John stilled. Oh. That's what had him worked up. Sherlock knew London as well as John knew the flat, as well as people knew their bodies. 

“As the kidnapping case has involved victims matching you in some form, male, single, medical professional, older than 25 but younger than 60, military service background, it would not be difficult to imagine yet another kidnapping of my blogger.”

John frowned harder. “I was just at a pub, Sherlock. I thought I had said as much when I left.”

“Your pub calls don't usually take 24 hours.” Sherlock's voice was sharp and brittle, striving hard to be as emotionless as he pretended to be. 

“I'm sorry.” He said rather helplessly. He glanced back at Lestrade and placed some pieces together. “That's what the meeting was then? You'd thought I was kidnapped?”

“As we've already established.” Sherlock huffed off, back into the living room to settle petulantly on the couch. 

“Called us up as soon as it was clear you were missing.” Lestrade was being oddly kind and calm about the whole thing. John had left the kitchen after Sherlock but hovered uncomfortably near his chair. At Lestrade's voice he'd stared at the detective and tried to look as abashed as possible.

“Sorry.” He offered again. 

“Don't worry about it.” Lestrade clapped his shoulder as he left. “We'll have to revise our search patterns since it's clear you weren't the next victim. Have Sherlock notify us if he figures anything else out, alright?”

“Course.” John nodded as he left, footsteps heavy down the stairs.
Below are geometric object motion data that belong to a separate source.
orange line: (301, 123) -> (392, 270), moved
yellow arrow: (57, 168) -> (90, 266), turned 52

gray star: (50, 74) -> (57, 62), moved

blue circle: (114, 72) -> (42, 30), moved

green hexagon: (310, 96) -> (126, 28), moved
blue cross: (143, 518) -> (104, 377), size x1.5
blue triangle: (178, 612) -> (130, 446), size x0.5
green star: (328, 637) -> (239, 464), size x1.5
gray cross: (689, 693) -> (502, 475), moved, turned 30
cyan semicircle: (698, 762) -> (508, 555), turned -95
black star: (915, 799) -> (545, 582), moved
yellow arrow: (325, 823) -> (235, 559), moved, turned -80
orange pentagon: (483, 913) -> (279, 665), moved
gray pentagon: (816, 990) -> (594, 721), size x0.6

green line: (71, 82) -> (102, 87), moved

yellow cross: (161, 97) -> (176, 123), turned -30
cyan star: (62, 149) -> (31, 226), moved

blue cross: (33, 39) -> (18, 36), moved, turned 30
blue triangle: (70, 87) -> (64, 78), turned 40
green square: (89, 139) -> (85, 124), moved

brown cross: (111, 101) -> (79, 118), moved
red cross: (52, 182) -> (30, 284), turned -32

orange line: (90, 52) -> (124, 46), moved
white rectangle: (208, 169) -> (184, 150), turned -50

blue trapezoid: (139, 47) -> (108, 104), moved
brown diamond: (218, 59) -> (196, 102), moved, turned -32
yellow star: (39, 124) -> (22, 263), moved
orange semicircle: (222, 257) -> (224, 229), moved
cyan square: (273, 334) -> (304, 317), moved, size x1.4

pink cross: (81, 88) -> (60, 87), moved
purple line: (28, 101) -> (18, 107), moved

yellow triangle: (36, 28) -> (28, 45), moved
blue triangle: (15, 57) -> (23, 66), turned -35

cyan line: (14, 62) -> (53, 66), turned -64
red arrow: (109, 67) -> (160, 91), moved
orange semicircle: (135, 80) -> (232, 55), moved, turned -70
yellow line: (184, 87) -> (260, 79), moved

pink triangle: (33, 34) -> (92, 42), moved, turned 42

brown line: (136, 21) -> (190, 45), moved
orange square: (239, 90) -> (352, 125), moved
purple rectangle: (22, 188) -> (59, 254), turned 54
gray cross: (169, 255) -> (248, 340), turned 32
He stared at Sherlock's uncomfortable slouch and tight shoulders. He hesitated before sitting at the man's side and resting a hand gently on his left forearm. “I was just at the pub. Needed to cool down. They were having some party with these weird drinking games and I got caught up in it. Slept off the hangover then came straight here after I woke up.”

“Drinking games?” Sherlock echoed, the nuances thick in his tone and John was smart enough to catch all of the disapproving monologue he heard in the two words. 

“It was a celebration of some kind. Something about the end of the War and a Harry Potter.” John squeezed Sherlock's arm and then dropped it to rise. “What about that tea then?”

“Harry Potter?” Sherlock frowned hard.

“Got me.” John shrugged and set the kettle on. “I think he's the head of their little group or something. Gay chemist figurehead. Didn't really get the full story. The bar was good, though. I think you'd actually like it.”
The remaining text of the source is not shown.